Gyani langsung terbelalak dan berseru, "Lho, Kak Marvin? Ngapain di sini, Kak?"

Ya mau ketemu pacarnya lah, pake nanya lagi lo, Gy! Ah, males banget.

"Ah, mau ketemu Nanda ya? Dia ada di dalam lagi beres-beres. Gue duluan ya, Kak—"

"Eh, Ni," Marvin menarik ransel Gyani yang membuat gadis itu tertarik ke belakang secara otomatis. Eh buset, nariknya pake tenaga dalam apa gimana, Gyani hampir aja jatuh seandainya dia tidak bisa menyeimbangkan badan. "Gue mau bicara sama lo hari ini, bisa nggak?"

Mendengar pertanyaan seperti itu, Gyani sekali lagi membalikkan badan menuju Marvin dan membuang napas kuat-kuat. Alih-alih pergi sana dan tidak memedulikan Marvin, Gyani hanya membalas singkat, "Bisa."

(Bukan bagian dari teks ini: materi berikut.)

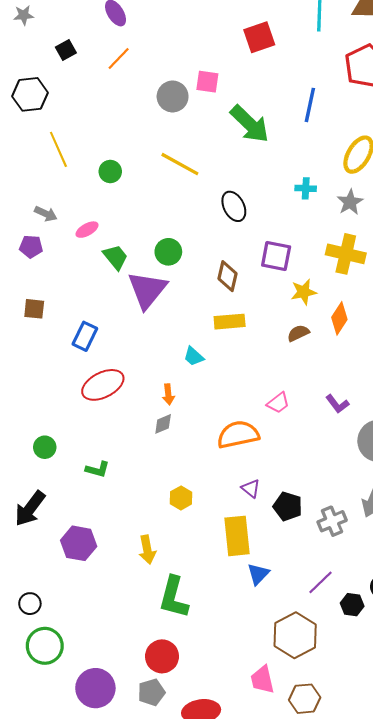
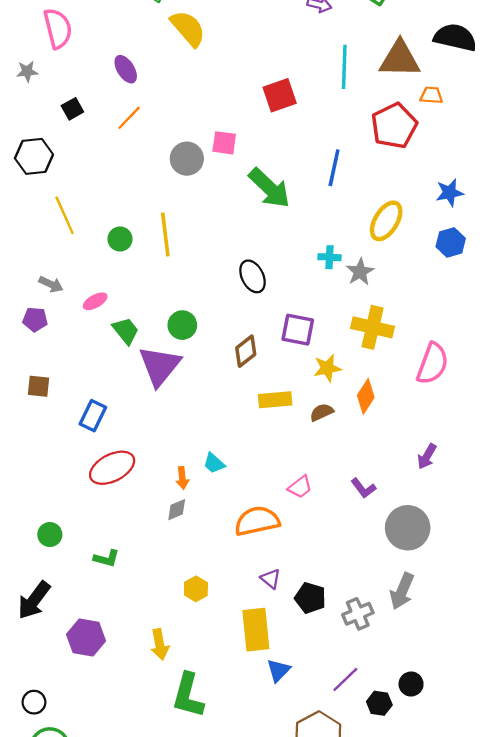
yellow line: (180, 164) -> (165, 234), moved, turned 54
gray star: (350, 202) -> (360, 272), moved
brown diamond: (227, 276) -> (246, 351), turned 40
yellow rectangle: (230, 322) -> (275, 400), moved
cyan trapezoid: (194, 356) -> (214, 463), moved

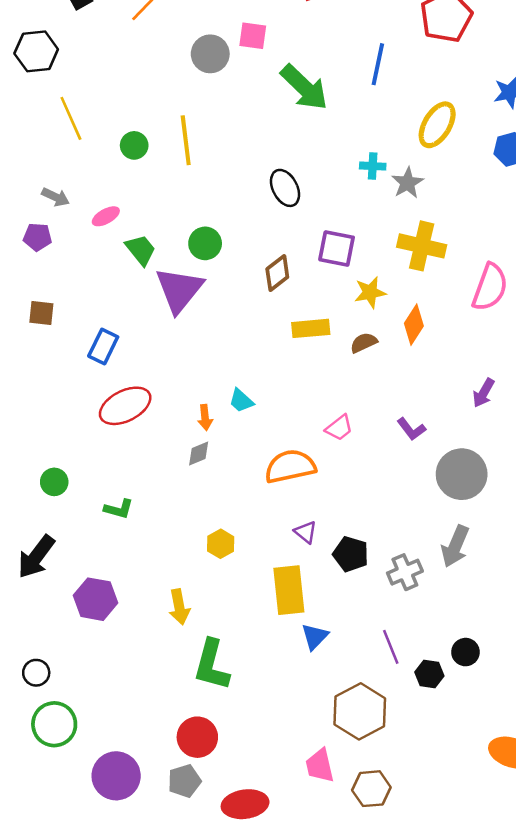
purple line: (345, 679) -> (391, 647), turned -68

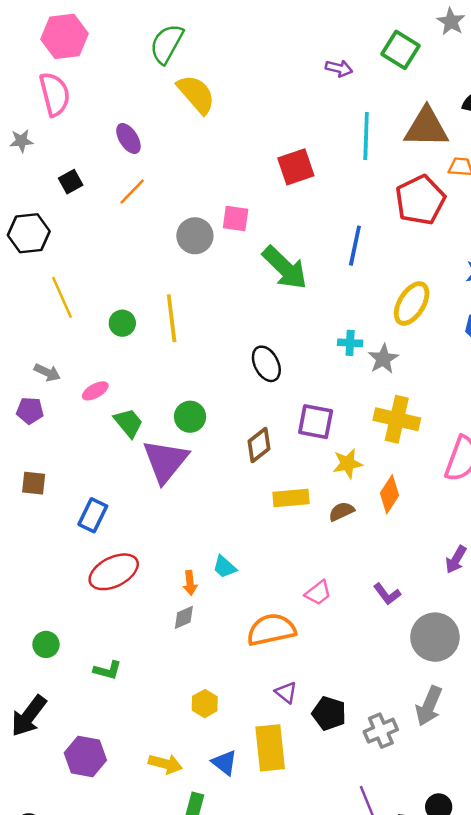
yellow arrow: (179, 607) -> (165, 764), turned -64
blue triangle: (315, 637) -> (224, 763), moved, turned -36

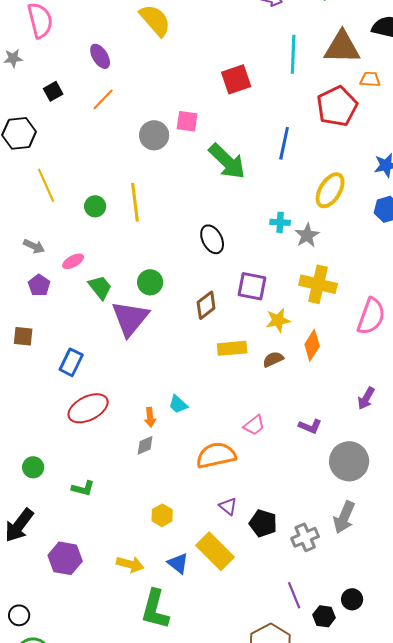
purple pentagon: (30, 411) -> (39, 285), moved, turned 30
purple L-shape: (387, 594) -> (310, 426), turned -30
yellow rectangle: (270, 748) -> (215, 551), turned -39

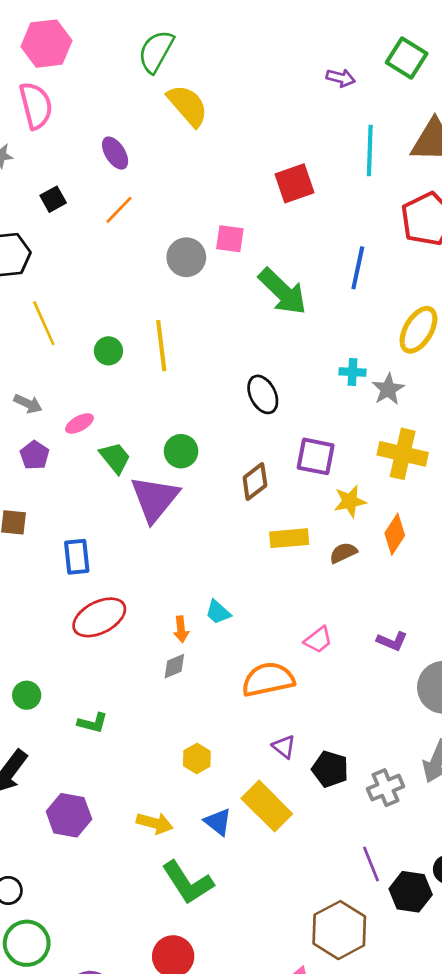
blue rectangle: (71, 362) -> (77, 557), turned -32
green L-shape: (155, 609) -> (188, 883), turned -48
black hexagon: (324, 616) -> (411, 892), size x1.4

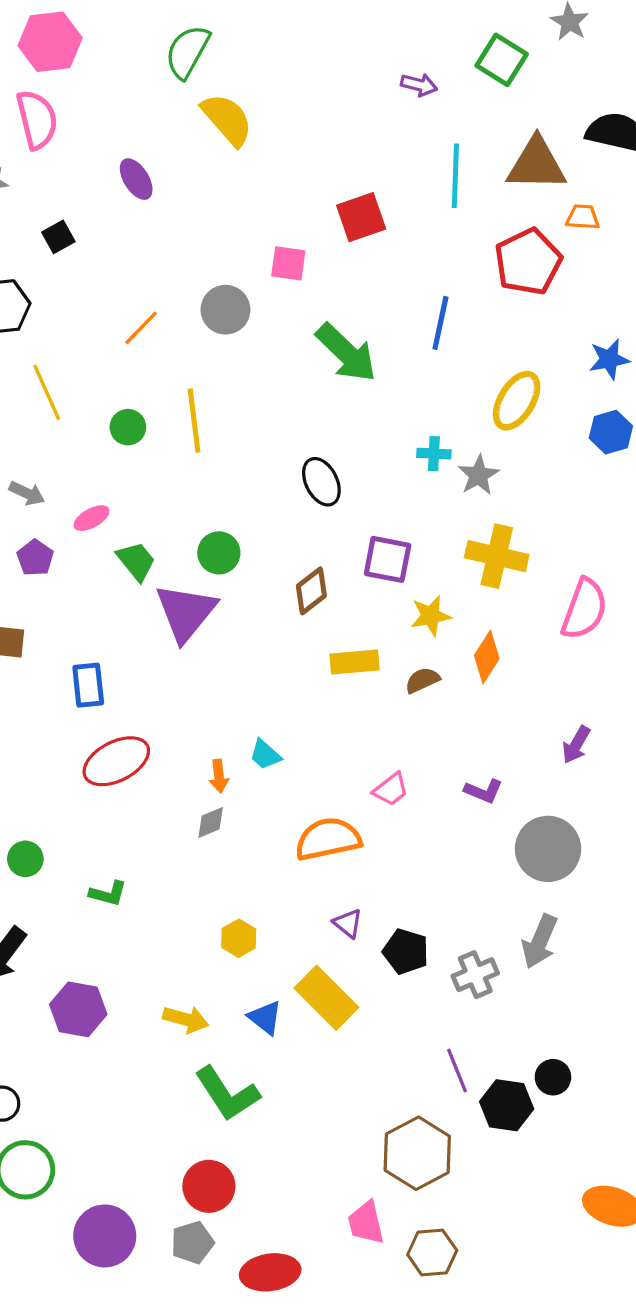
orange line: (119, 210) -> (141, 328), moved
pink square: (230, 239) -> (288, 263), moved

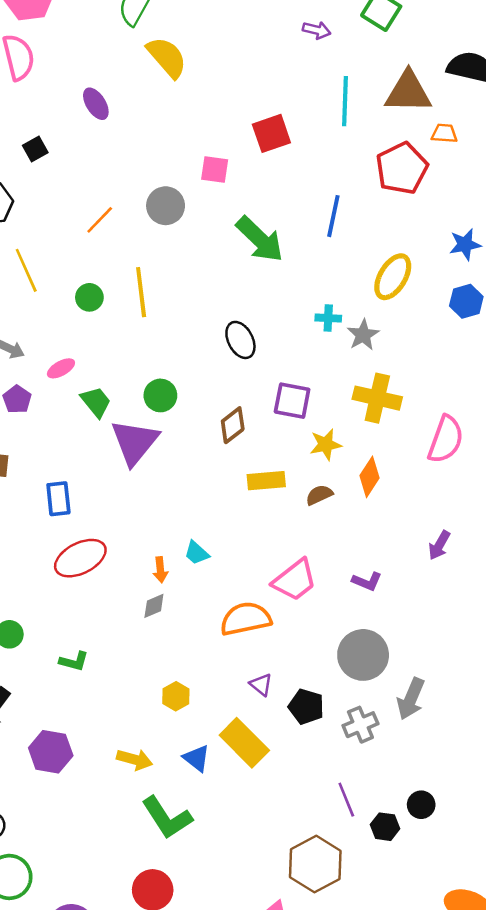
pink trapezoid: (391, 789) -> (295, 580), size x1.6
gray circle: (548, 849) -> (363, 655), moved
black hexagon: (507, 1105) -> (385, 827), size x0.7

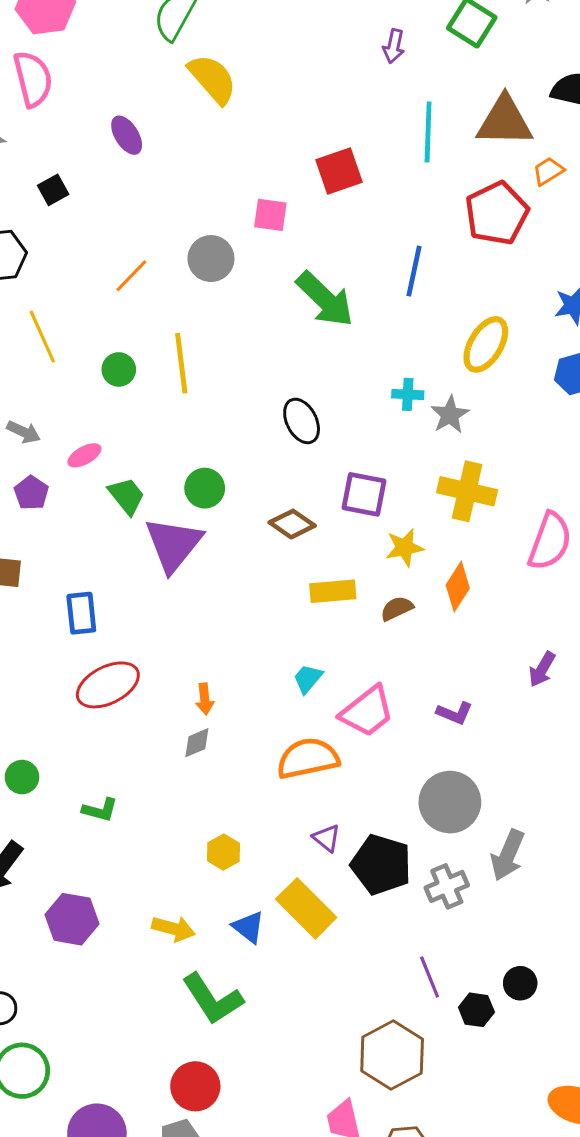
purple arrow: (317, 30) -> (394, 46), turned 88
orange trapezoid: (444, 133) -> (548, 171), turned -36
brown diamond: (233, 425) -> (292, 524), turned 72
cyan trapezoid: (197, 553) -> (308, 679), moved, turned 88
black pentagon: (306, 707) -> (381, 865), size x1.4

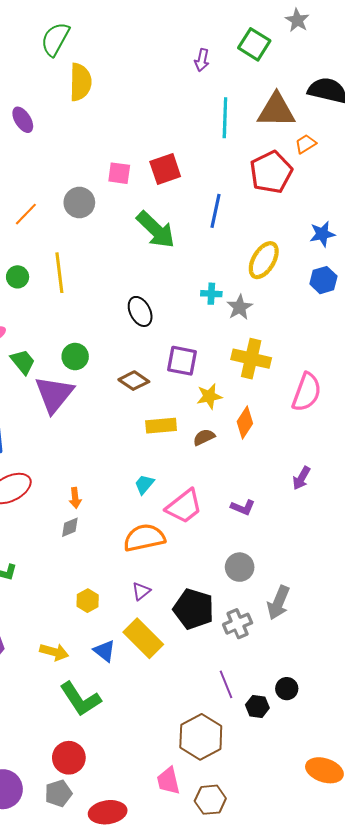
yellow semicircle: (213, 79) -> (80, 82), turned 42
red square: (339, 171) -> (165, 169), moved
gray circle: (450, 802) -> (240, 567), size x0.7
purple triangle: (327, 838) -> (141, 591), moved, turned 42

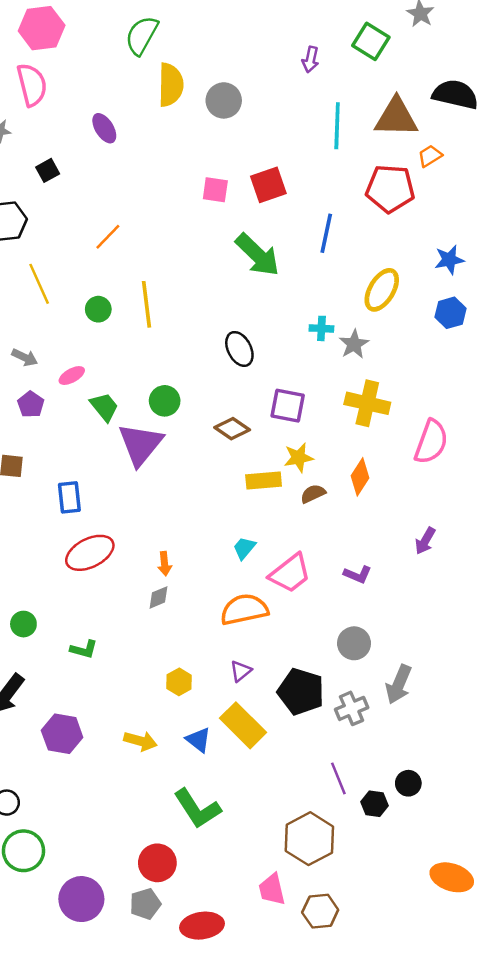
red pentagon: (271, 172) -> (390, 189), turned 30
gray circle: (79, 203) -> (224, 100), moved
yellow star: (209, 396) -> (299, 458), moved
green L-shape: (80, 699) -> (197, 809), moved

Senyum itu, senyum cerah nan manis yang selalu terpatri di wajah Marvin ketika melihat Gyani di hari-hari awal kepanitiaan atau ketika mereka tidak memiliki masalah, kembali muncul. Kedua pipi yang terangkat, binar tatapan penuh pengharapan, dan nada bicara yang antusias dari Marvin sejenak membuat hati Gyani menghangat.

"Gue pengen cerita banyak sama lo, Ni. Oh iya lo bisanya jam berapa? Malam setelah pertandingan basket bisa kan? Kita makan berdua aja."

Gyani lantas mengernyit. "Berdua doang? Lo nggak salah, Kak?"